Notice what the checker does not do: it doesn't rewrite. On a fail it holds the report and surfaces the specific issues to a human. I learned that one the hard way.
Where it breaks (the part I want you to read)
I'd be selling you something if I stopped at "add a checker." Here's where mine has failed:
- Same model, same blind spots. Early on my checker and writer were the same model. They made the same mistakes in the same direction, so the checker kept blessing garbage. Grounding helped, but switching the checker to a different family helped more. A judge that shares the defendant's worldview isn't a judge.
- Data quality, not model quality. The single biggest jump in my catch-rate came not from a better model but from cleaning the source pile and sharpening the rubric. A checker run against garbage sources with a vague rubric is just a confident second liar. The real work is curation and writing, not prompting.
- Goodhart, on autopilot. The checker optimizes the rubric you wrote, not the truth you meant. I once tightened a rubric until reports started passing every check while still being subtly misleading: technically sourced, technically consistent, and missing the point entirely. Sound familiar? It's the same trap as any loop. The faster you automate, the faster you arrive at a wrong answer that passes.

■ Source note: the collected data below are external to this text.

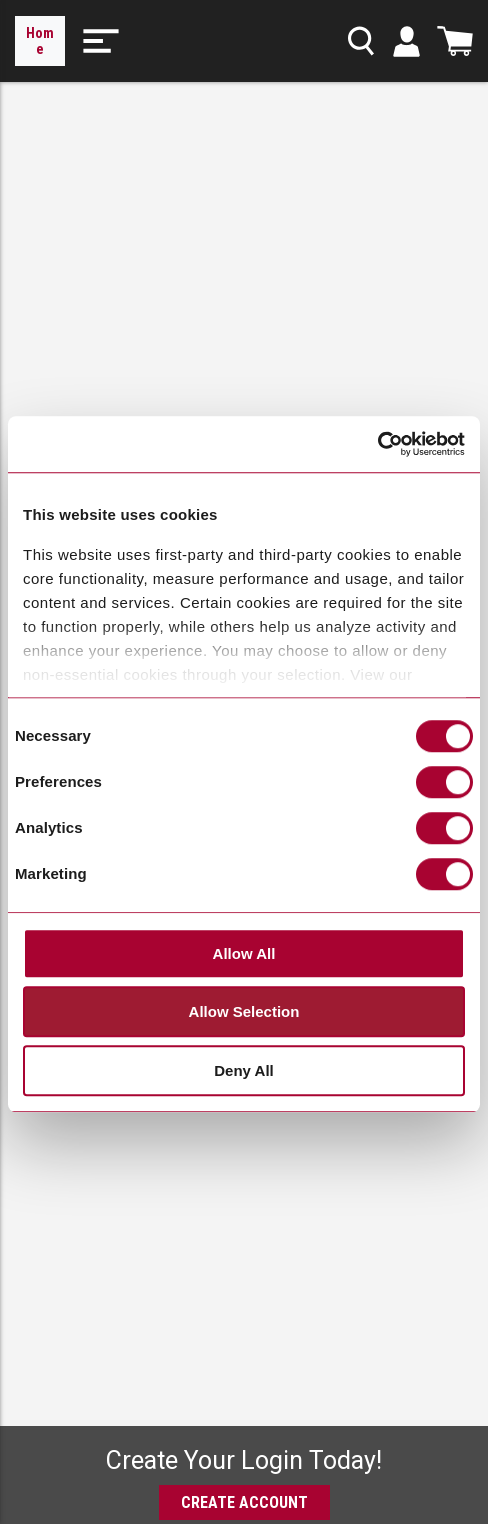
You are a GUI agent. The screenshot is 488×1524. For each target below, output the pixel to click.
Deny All (243, 1070)
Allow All (244, 953)
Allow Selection (244, 1012)
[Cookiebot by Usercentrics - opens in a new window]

- Cost and latency. A second grounded pass roughly doubles your bill and adds latency to every report. You will not run it on everything. The honest choice is usually: gate the high-stakes output, sample the rest.
- The fix-loop drift. The temptation is to close the loop: checker fails, send it back, writer fixes, repeat until it passes. Done carelessly, the writer learns to satisfy the checker rather than be right, and you converge on check-passing fiction. If you auto-fix, make the checker's bar strict enough that gaming it is harder than fixing the report honestly.
How to start
You don't need an eval framework with a logo. Pick the one failure mode that has actually bitten you. Write a rubric for just that, three lines. Run a grounded checker over your last twenty reports. Count how often it caught the real failure versus how often it cried wolf. Tune until the signal is trustworthy. Only then think about automating the gate.
The point isn't to disappear overnight. It's to move, one failure mode at a time, from I skim it and hope to something cheaper than me catches the lie.
The real job
A generated report that reads well isn't a generated report that's right, and the gap between those two is exactly where the damage lives. The checker can't prove a report correct. That's not possible, and pretending otherwise is how you ship the confident lie. What it can do is make wrongness cheap to catch: a second pair of eyes that doesn't get tired, isn't impressed by fluent prose, and reads every report instead of skimming the first paragraph.
Get the rubric right and you can trust the pipeline a little more. Get it wrong and you've just built a faster way to rubber-stamp the same lie, now with a checkmark on it.